> Instructions for the task:
Scan the listing for the word "شناسنامه", and copy out each line where it is found.

> Extracted data:
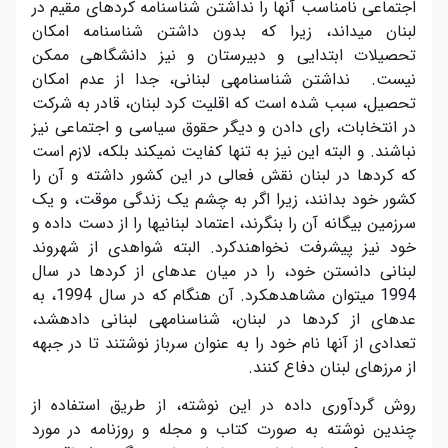
اجتماعی نامناسب آنها را نداشتن شناسنامه کردهای مقیم در
لبنان می­داند، زیرا که بدون داشتن شناسنامه امکان
تحصیلات ابتدایی و دبیرستان و نیز دانشگاهی ممکن
نیست. نداشتن شناسنامه­ی لبنانی، جدا از عدم امکان
تحصیل، سبب شده است که اقلیت کرد لبنان، قادر به شرکت
در انتخابات، رای دادن و دیگر حقوق سیاسی و اجتماعی نیز
نباشند. و البته این نیز به تنها کفایت نمی­کند بلکه، لازم است
که کردها در لبنان نقش فعالی در این کشور داشته و آن را
کشور خود بدانند، زیرا اگر به چشم یک زندگی موقت، و یک
سرزمین بیگانه آن را بنگرند، اعتماد لبنانی­ها را از دست داده و
خود نیز پیشرفت نخواهندکرد. البته شواهدی از شهروند
لبنانی دانستن خود، را در میان عده­ای از کردها در سال
1994 می­توان مشاهده­کرد. آن هنگام که در سال 1994، به
عده­ای از کردها در لبنان، شناسنامه­ی لبنانی داده­شد،
تعدادی از آنها نام خود را به عنوان سرباز نوشتند تا در جبهه
از مرزهای لبنان دفاع کنند.
روش گردآوری داده در این نوشته، از طریق استفاده از
چندین نوشته به صورت کتاب و مجله و روزنامه در مورد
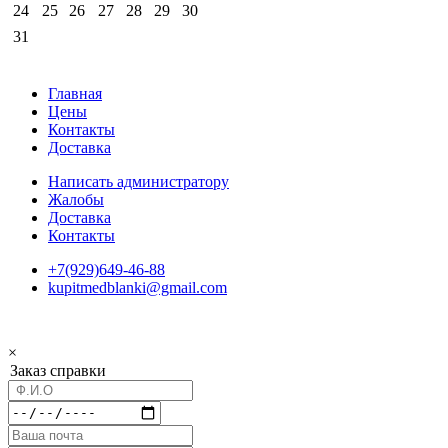
24
25
26
27
28
29
30
31
Главная
Цены
Контакты
Доставка
Написать администратору
Жалобы
Доставка
Контакты
+7(929)649-46-88
kupitmedblanki@gmail.com
×
Заказ справки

> Written response:
اجتماعی نامناسب آنها را نداشتن شناسنامه کردهای مقیم در
لبنان می­داند، زیرا که بدون داشتن شناسنامه امکان
نیست. نداشتن شناسنامه­ی لبنانی، جدا از عدم امکان
عده­ای از کردها در لبنان، شناسنامه­ی لبنانی داده­شد،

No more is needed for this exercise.